Komisi II DPRD Kota Pekanbaru memberikan kritik tajam terhadap kinerja pemerintah daerah yang dianggap lambat dalam menghadirkan solusi konkret. Anggota Komisi II DPRD Pekanbaru, Zainal Arifin, menjelaskan bahwa berdasarkan hasil rapat dengar pendapat (hearing) bersama Bulog dan Dinas Perindustrian dan Perdagangan (Disperindag), terungkap bahwa Pemko Pekanbaru belum memiliki kendali penuh terhadap rantai pasokan minyak subsidi tersebut.

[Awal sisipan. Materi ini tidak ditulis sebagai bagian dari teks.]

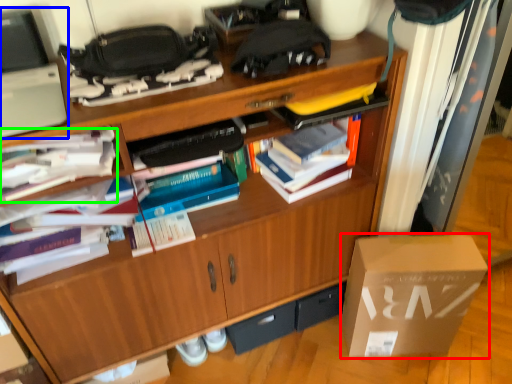 Question: Estimate the real-world distances between objects in this image. Which object is closer to box (highlighted by a red box), computer (highlighted by a blue box) or book (highlighted by a green box)?

Choices:
 (A) computer
 (B) book

Answer: (B) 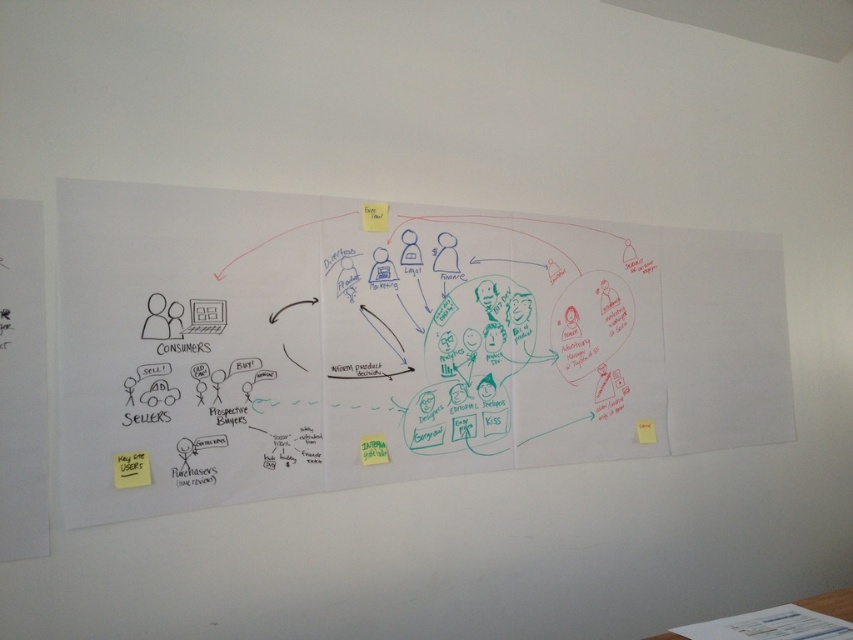 Question: Among these objects, which one is nearest to the camera?

Choices:
 (A) green paper at center
 (B) yellow sticky note at lower left
 (C) yellow sticky note at upper center

Answer: (B)

Question: Is white paper at center thinner than green paper at center?

Choices:
 (A) yes
 (B) no

Answer: (B)

Question: Which of the following is the closest to the observer?

Choices:
 (A) yellow sticky note at upper center
 (B) white paper at center
 (C) green paper at center

Answer: (B)

Question: From the image, what is the correct spatial relationship of white paper at center in relation to green paper at center?

Choices:
 (A) below
 (B) above

Answer: (B)

Question: Among these points, which one is farthest from the camera?

Choices:
 (A) (148, 468)
 (B) (650, 436)
 (C) (375, 205)

Answer: (B)

Question: Is white paper at center in front of yellow paper at bottom right?

Choices:
 (A) no
 (B) yes

Answer: (B) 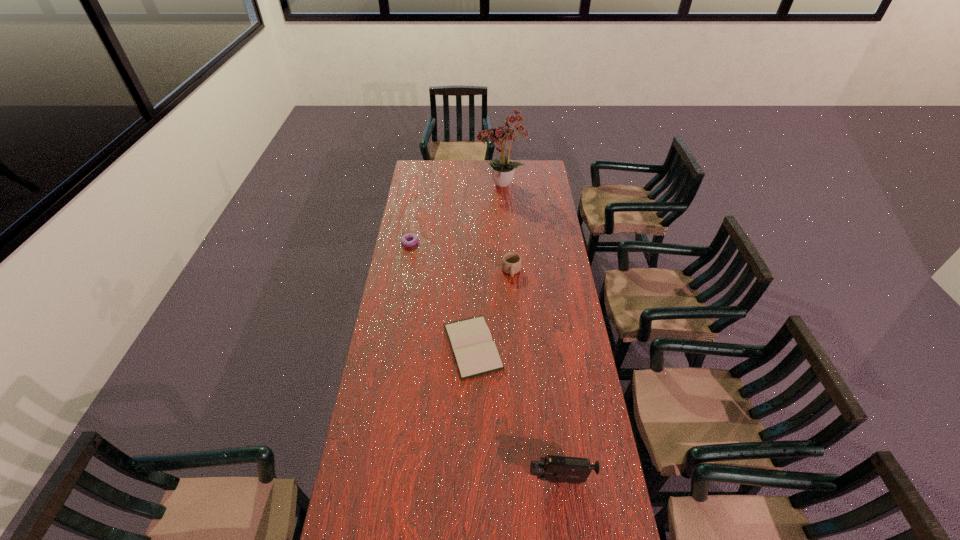 This screenshot has height=540, width=960. Identify the location of object situated at the left edge. (405, 237).

At what (x,y) coordinates should I click in order to perform the action: click on flower arrangement situated at the right edge. Please return your answer as a coordinate pair (x, y). This screenshot has height=540, width=960. Looking at the image, I should click on (503, 170).

You are a GUI agent. You are given a task and a screenshot of the screen. Output one action in this format:
    pyautogui.click(x=<x>, y=<y>)
    Task: Click on the camcorder that is positioned at the right edge
    The width and height of the screenshot is (960, 540).
    Given the screenshot: What is the action you would take?
    pyautogui.click(x=554, y=469)

The height and width of the screenshot is (540, 960). Find the location of `object that is at the far right corner`. object that is at the far right corner is located at coordinates (503, 170).

The image size is (960, 540). Identify the location of vacant region at the left edge of the desktop. (396, 265).

The height and width of the screenshot is (540, 960). What are the coordinates of `free location at the right edge` in the screenshot? It's located at (536, 206).

At what (x,y) coordinates should I click in order to perform the action: click on free space at the far left corner. Please return your answer as a coordinate pair (x, y). Looking at the image, I should click on (420, 173).

This screenshot has width=960, height=540. In the image, there is a desktop. What are the coordinates of `free space at the far right corner` in the screenshot? It's located at (532, 169).

I want to click on empty space that is in between the flower arrangement and the third tallest object, so click(x=506, y=228).

Locate an element on the screen. This screenshot has width=960, height=540. vacant area that lies between the shortest object and the nearest object is located at coordinates (516, 413). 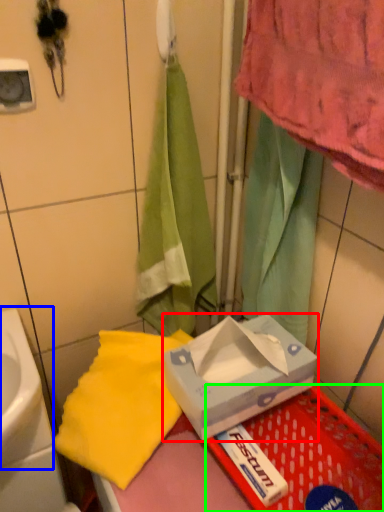 Question: Based on their relative distances, which object is farther from box (highlighted by a red box)? Choose from sink (highlighted by a blue box) and basket (highlighted by a green box).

“Bulog tidak memproduksi Minyakita secara mandiri, melainkan bergantung pada pasokan pabrik dari provinsi lain. Saat ini, distribusi ke Rumah Pangan Kita (RPK) menurun drastis, dari semula 50 kotak menjadi hanya 20 kotak per hari,” ungkap Zainal, Jumat (8/5/2026).
Minimnya informasi mengenai penyebab pasti penurunan produksi ini memperlihatkan lemahnya pengawasan pada rantai distribusi. Saat ini, harga Minyakita di pasar tradisional terpantau mencapai Rp21.000 hingga Rp22.000 per liter, melampaui HET nasional sebesar Rp15.700. Ketidakpastian ini memicu spekulasi mengenai adanya hambatan di tingkat produksi atau dugaan penahanan stok oleh pihak distributor.
Ketua Perkumpulan Pedagang Pasar se-Pekanbaru, Indra Mulyadi, menambahkan bahwa pedagang mulai mencurigai adanya praktik penahanan barang oleh oknum perusahaan tertentu. Hal ini didasari atas jatah pasokan yang terus berkurang secara signifikan dalam tiga pekan terakhir.
Namun, dugaan tersebut hingga kini belum dapat dibuktikan oleh Satgas Pangan maupun instansi terkait. Kepala Disperindag Pekanbaru, Yulianis, mengakui pihaknya masih belum mengetahui secara pasti penyebab terganggunya distribusi Minyakita ke wilayahnya.
Menanggapi kebuntuan ini, DPRD Pekanbaru menyatakan akan berupaya menjalin koordinasi dengan pemerintah pusat. Zainal Arifin menegaskan bahwa persoalan distribusi ini telah mencapai level nasional dan tidak dapat lagi diselesaikan hanya melalui kebijakan di tingkat kota. Selama solusi permanen belum ditemukan, para pedagang dan masyarakat kecil tetap menjadi pihak yang paling terdampak oleh ketidakstabilan harga ini.